Der Antragsgegner trägt die außergerichtlichen Kosten der Antragstellerin für beide Rechtszüge zu drei Vierteln.
Der Antragstellerin wird für das Beschwerdeverfahren gegen den Beschluss des Sozialgerichts Berlin vom 21. März 2017 Prozesskostenhilfe ohne Ratenzahlung bewilligt und Rechtsanwältin N S, B, beigeordnet.
Gründe
I.
Die Antragstellerin ist im Juli 1949 in Bulgarien geboren worden und besitzt die bulgarische Staatsangehörigkeit. Sie war vom 13. September 2007 bis zum 5. April 2008, vom 8. April 2009 bis zum 1. Januar 2010 und vom 20. September 2010 bis zum 1. August 2011 unter drei unterschiedlichen Anschriften in Berlin-Neukölln, vom 19. März 2013 bis zum 10. März 2014 und erneut ab dem 21. April 2014 unter derselben Anschrift im Zuständigkeitsbereich des Antragsgegners gemeldet. Bei den Anmeldungen zum 20. September 2010 und 19. März 2013 ist im Melderegister jeweils “Zuzug von Bulgarien„, bei der Anmeldung zum 8. April 2009 “Zuzug von unbekannt„ vermerkt. Die Antragstellerin erhält aus einem Rentenfonds der Republik Serbien eine Altersrente, die für ein Quartal eines Kalenderjahres jeweils im Monat nach Ablauf des Quartals auf ein in Euro geführtes Konto in Bulgarien ausgezahlt wird.
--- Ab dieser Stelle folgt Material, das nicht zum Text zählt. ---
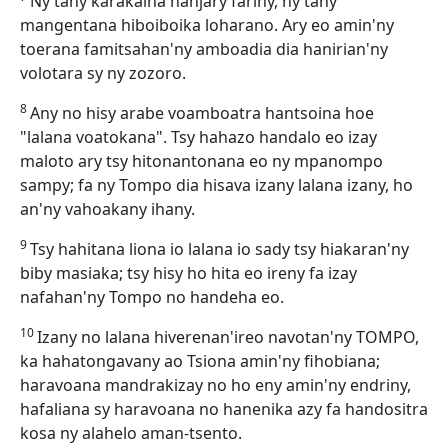
Ny tany karakaina hanjary farihy, ny tany
mangentana hiboiboika loharano. Ary eo amin'ny
toerana famitsahan'ny amboadia dia hanirian'ny
volotara sy ny zozoro.
8
Any no hisy arabe voamboatra hantsoina hoe
"lalana voatokana". Tsy hahazo handalo eo izay
maloto ary tsy hitonantonana eo ny mpanompo
sampy; fa ny Tompo dia hisava izany lalana izany, ho
an'ny vahoakany ihany.
9
Tsy hahitana liona io lalana io sady tsy hiakaran'ny
biby masiaka; tsy hisy ho hita eo ireny fa izay
nafahan'ny Tompo no handeha eo.
10
Izany no lalana hiverenan'ireo navotan'ny TOMPO,
ka hahatongavany ao Tsiona amin'ny fihobiana;
haravoana mandrakizay no ho eny amin'ny endriny,
hafaliana sy haravoana no hanenika azy fa handositra
kosa ny alahelo aman-tsento.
In einem im November 2014 gestellten Antrag auf Gewährung von Leistungen der Grundsicherung im Alter und bei Erwerbsminderung (im Folgenden: Grundsicherung) nach dem Sozialgesetzbuch/Zwölftes Buch (SGB XII) gab die Klägerin auf die Frage nach dem “Zeitpunkt der letzten Einreise in die BRD„ den 25. November 2010 an, als Zeitraum für frühere Aufenthalte “2002 - 2010„.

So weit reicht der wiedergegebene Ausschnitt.